Prohibit the sale of more than one handgun to a single individual in a 30-day period, in order to thwart "large-volume" illegal gun traffickers.  Federal law already requires a dealer to report to law enforcement authorities whenever a person buys more than one handgun in a five-day period.  This proposal amounts to the rationing of a constitutional right with no crime-reduction benefit.

Require all new guns to micro-stamp ammunition with serial numbers linking the owner in a federal gun-owner registration database.  Most crimes are solved by other means, not by ammunition markings, and criminals could easily deface the firearm parts that would bear the serial numbers. Brady's agenda isn't about solving crimes; for them micro-stamping is another way of achieving gun and gun owner registration.

Require consumer safety standards for firearms.  Even the vehemently anti-gun Violence Policy Center has said this would lead to standards too difficult for firearm manufacturers to achieve, thus ending firearm production.

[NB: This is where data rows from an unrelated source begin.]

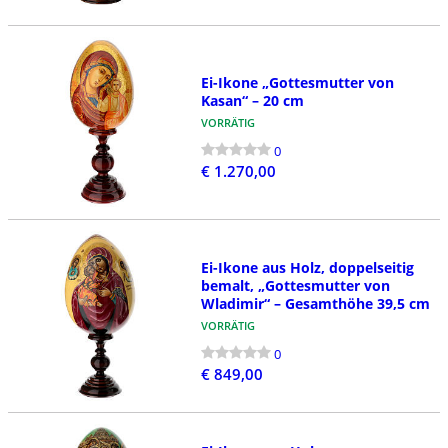
Ei-Ikone „Gottesmutter von
Kasan“ – 20 cm
VORRÄTIG
0
€ 1.270,00
Ei-Ikone aus Holz, doppelseitig
bemalt, „Gottesmutter von
Wladimir“ – Gesamthöhe 39,5 cm
VORRÄTIG
0
€ 849,00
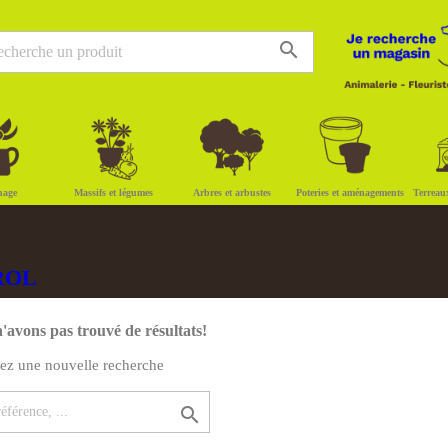
search
nage
Massifs et légumes
Arbres et arbustes
Poteries et aménagements
Terreau
YROL
'avons pas trouvé de résultats!
uez une nouvelle recherche

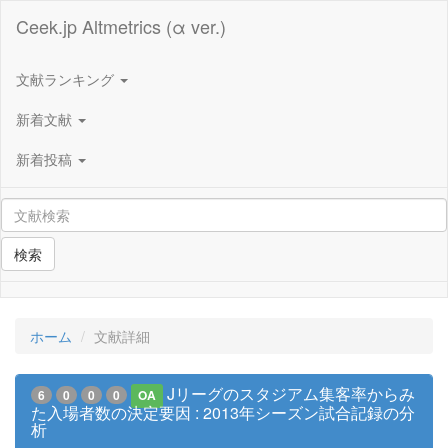
Ceek.jp Altmetrics (α ver.)
文献ランキング
新着文献
新着投稿
検索
ホーム
文献詳細
Jリーグのスタジアム集客率からみ
6
0
0
0
OA
た入場者数の決定要因 : 2013年シーズン試合記録の分
析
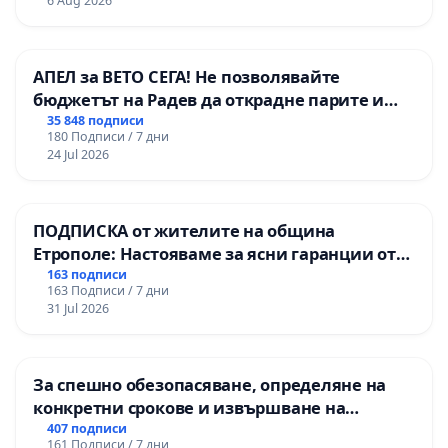
6 Aug 2026
ОУ „Княз Александър I“ и Хуманитарна
гимназия „
АПЕЛ за ВЕТО СЕГА! Не позволявайте
бюджетът на Радев да открадне парите и
правата ни в тъмното
35 848 подписи
180 Подписи / 7 дни
24 Jul 2026
ПОДПИСКА от жителите на община
Етрополе: Настояваме за ясни гаранции от
“Елаците-МЕД” АД и от държавата, че ще се
163 подписи
163 Подписи / 7 дни
изпълнят всички екологични норми!
31 Jul 2026
За спешно обезопасяване, определяне на
конкретни срокове и извършване на
цялостна рехабилитация на
407 подписи
161 Подписи / 7 дни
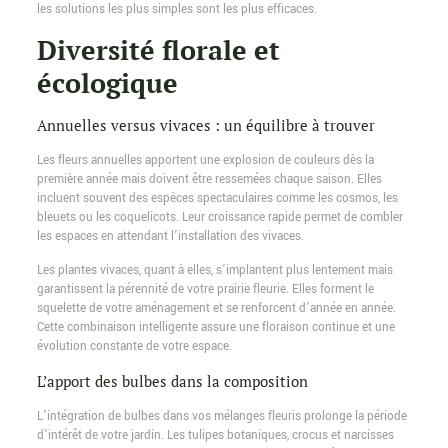
les solutions les plus simples sont les plus efficaces.
Diversité florale et
écologique
Annuelles versus vivaces : un équilibre à trouver
Les fleurs annuelles apportent une explosion de couleurs dès la
première année mais doivent être ressemées chaque saison. Elles
incluent souvent des espèces spectaculaires comme les cosmos, les
bleuets ou les coquelicots. Leur croissance rapide permet de combler
les espaces en attendant l’installation des vivaces.
Les plantes vivaces, quant à elles, s’implantent plus lentement mais
garantissent la pérennité de votre prairie fleurie. Elles forment le
squelette de votre aménagement et se renforcent d’année en année.
Cette combinaison intelligente assure une floraison continue et une
évolution constante de votre espace.
L’apport des bulbes dans la composition
L’intégration de bulbes dans vos mélanges fleuris prolonge la période
d’intérêt de votre jardin. Les tulipes botaniques, crocus et narcisses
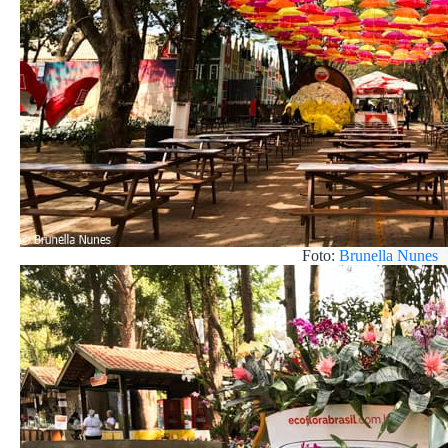
Foto:
Brunella Nunes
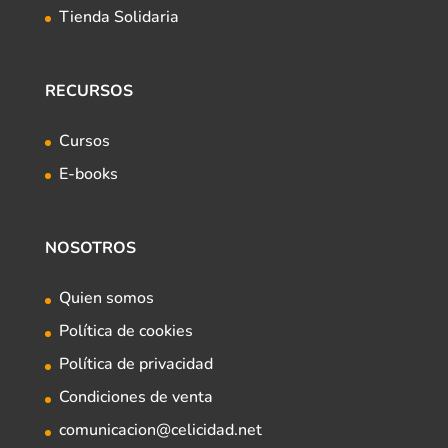
Tienda Solidaria
RECURSOS
Cursos
E-books
NOSOTROS
Quien somos
Política de cookies
Política de privacidad
Condiciones de venta
comunicacion@celicidad.net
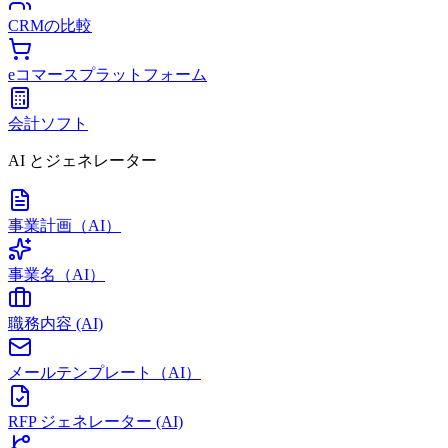
CRMの比較
eコマースプラットフォーム
会計ソフト
AI とジェネレーター
事業計画（AI）
事業名（AI）
職務内容 (AI)
メールテンプレート（AI）
RFP ジェネレーター (AI)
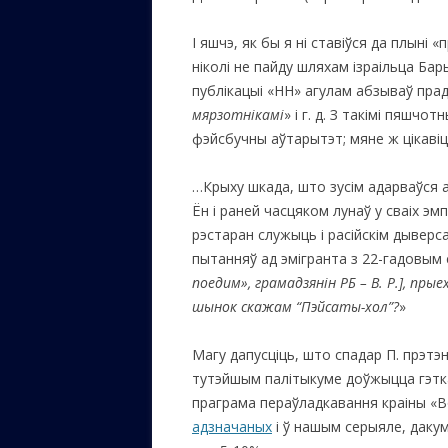
І яшчэ, як бы я ні ставіўся да плыні «
ніколі не пайду шляхам ізраільца Бар
публікацыі «НН» агулам абзываў прад
мярзотнікамі
» і г. д. З такімі пяшч
фэйсбучны аўтарытэт; мяне ж цікавіць
…Крыху шкада, што зусім адарваўся а
Ён і раней часцяком лунаў у сваіх эмп
рэстаран служыць і расійскім дыверса
пытанняў ад эмігранта з 22-гадовым 
поедим», грамадзянін РБ – В.
Р.
]
, прые
шынок скажам
“
Пэйсаты-хол
”
?
»
Магу дапусціць, што спадар П. прэтэ
тутэйшым палітыкуме доўжыцца гэткая
праграма пераўладкавання краіны «Во
адзначаных
і ў нашым серыяле, даку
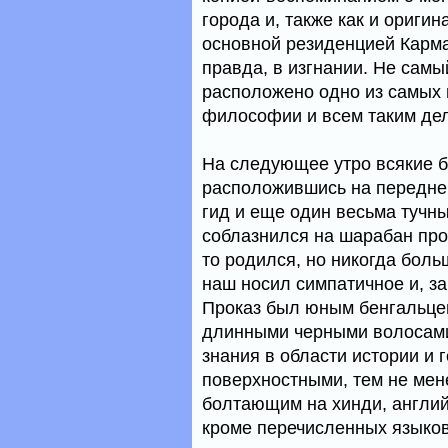
города и, также как и ориги
основной резиденцией Карма
правда, в изгнании. Не самы
расположено одно из самых 
философии и всем таким де
На следующее утро всякие 
расположившись на переднем
гид и еще один весьма тучн
соблазнился на шарабан прое
то родился, но никогда боль
наш носил симпатичное и, з
Проказ был юным бенгальцем
длинными черными волосами,
знания в области истории и
поверхностными, тем не мен
болтающим на хинди, англий
кроме перечисленных языков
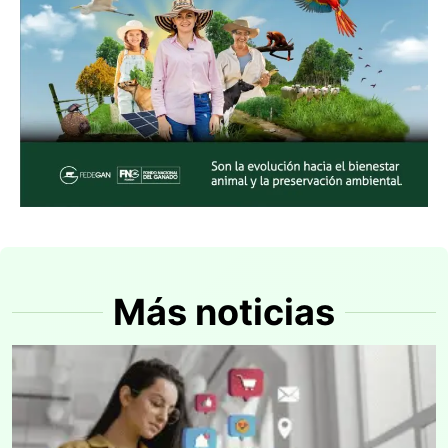
Más noticias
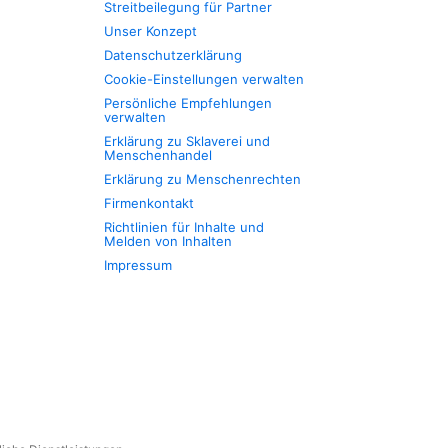
Streitbeilegung für Partner
Unser Konzept
Datenschutzerklärung
Cookie-Einstellungen verwalten
Persönliche Empfehlungen
verwalten
Erklärung zu Sklaverei und
Menschenhandel
Erklärung zu Menschenrechten
Firmenkontakt
Richtlinien für Inhalte und
Melden von Inhalten
Impressum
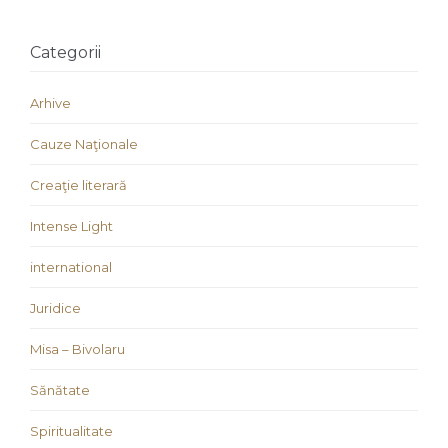
Categorii
Arhive
Cauze Naţionale
Creaţie literară
Intense Light
international
Juridice
Misa – Bivolaru
Sănătate
Spiritualitate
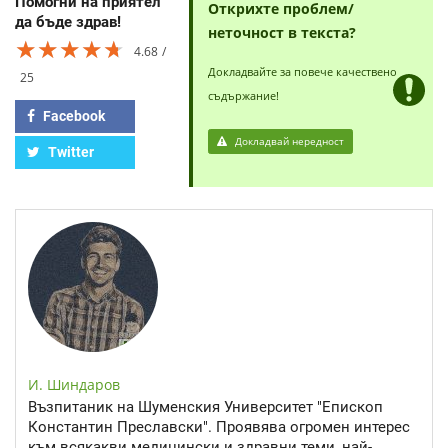
Помогни на приятел
Открихте проблем/
да бъде здрав!
неточност в текста?
★★★★★
★★★★★
★★★★★
4.68
Докладвайте за повече качествено
25
съдържание!
Facebook
Докладвай нередност
Twitter
И. Шиндаров
Възпитаник на Шуменския Университет "Епископ
Константин Преславски". Проявява огромен интерес
към всякакви медицински и здравни теми, най-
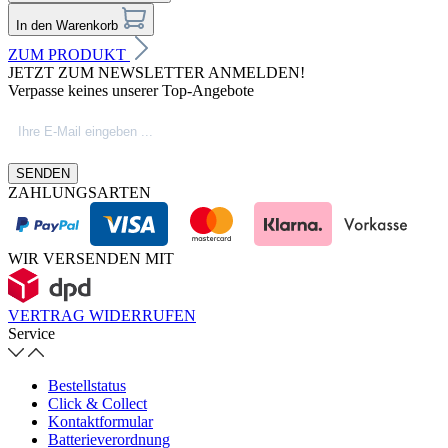
In den Warenkorb
ZUM PRODUKT
JETZT ZUM NEWSLETTER ANMELDEN!
Verpasse keines unserer Top-Angebote
SENDEN
ZAHLUNGSARTEN
WIR VERSENDEN MIT
VERTRAG WIDERRUFEN
Service
Bestellstatus
Click & Collect
Kontaktformular
Batterieverordnung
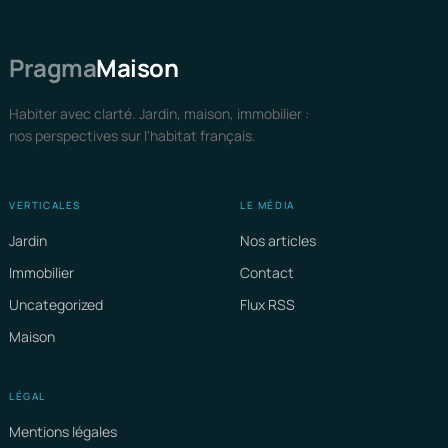
Pragma
Maison
Habiter avec clarté. Jardin, maison, immobilier :
nos perspectives sur l'habitat français.
VERTICALES
LE MÉDIA
Jardin
Nos articles
Immobilier
Contact
Uncategorized
Flux RSS
Maison
LÉGAL
Mentions légales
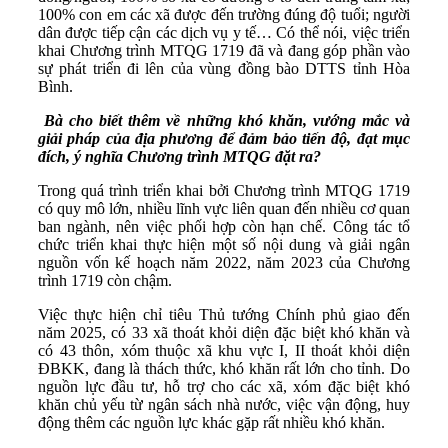
100% con em các xã được đến trường đúng độ tuổi; người
dân được tiếp cận các dịch vụ y tế… Có thể nói, việc triển
khai Chương trình MTQG 1719 đã và đang góp phần vào
sự phát triển đi lên của vùng đồng bào DTTS tỉnh Hòa
Bình.
Bà cho biết thêm về những khó khăn, vướng mắc và
giải pháp của địa phương để đảm bảo tiến độ, đạt mục
đích, ý nghĩa Chương trình MTQG đặt ra?
Trong quá trình triển khai bởi Chương trình MTQG 1719
có quy mô lớn, nhiều lĩnh vực liên quan đến nhiều cơ quan
ban ngành, nên việc phối hợp còn hạn chế. Công tác tổ
chức triển khai thực hiện một số nội dung và giải ngân
nguồn vốn kế hoạch năm 2022, năm 2023 của Chương
trình 1719 còn chậm.
Việc thực hiện chỉ tiêu Thủ tướng Chính phủ giao đến
năm 2025, có 33 xã thoát khỏi diện đặc biệt khó khăn và
có 43 thôn, xóm thuộc xã khu vực I, II thoát khỏi diện
ĐBKK, đang là thách thức, khó khăn rất lớn cho tỉnh. Do
nguồn lực đầu tư, hỗ trợ cho các xã, xóm đặc biệt khó
khăn chủ yếu từ ngân sách nhà nước, việc vận động, huy
động thêm các nguồn lực khác gặp rất nhiều khó khăn.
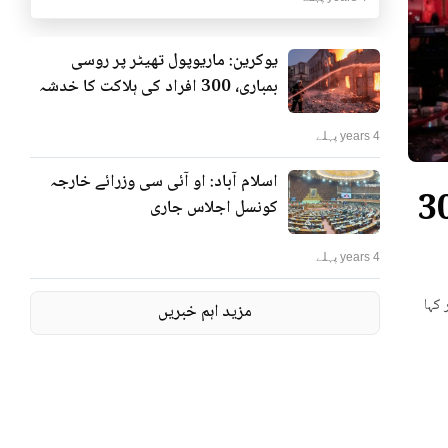
یوکرین: ماریوپول تھیٹر پر روسی
بمباری، 300 افراد کی ہلاکت کا خدشہ
4 years پہلے
اسلام آباد: او آئی سی وزرائے خارجہ
ٹر پر روسی بمباری، 300
کونسل اجلاس جاری
4 years پہلے
 کہا
مزید اہم خبریں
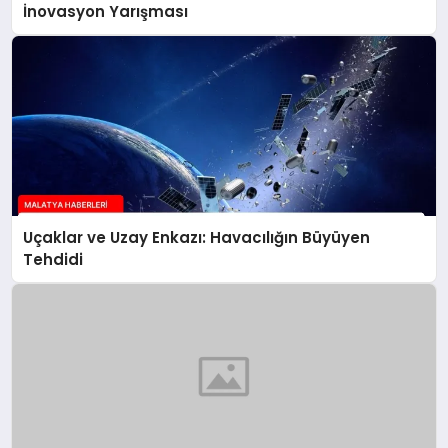
İnovasyon Yarışması
Uçaklar ve Uzay Enkazı: Havacılığın Büyüyen
Tehdidi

We close with yet another Brady lie, "These proposals are clearly constitutional under the U.S. Supreme Court's recent Second Amendment decision in District of Columbia v. Heller and they pose no threat to the interests of law-abiding gun owners." Heller clearly said that laws cannot deprive people of the Right to Keep and Bear Arms for defensive purposes. As for "the interests of gun owners," we'll follow the Supreme Court's example, and let gun owners speak for themselves. The Court declared D.C.'s handgun ban unconstitutional because gun owners consider handguns to be the type of firearm best suited for self-defense.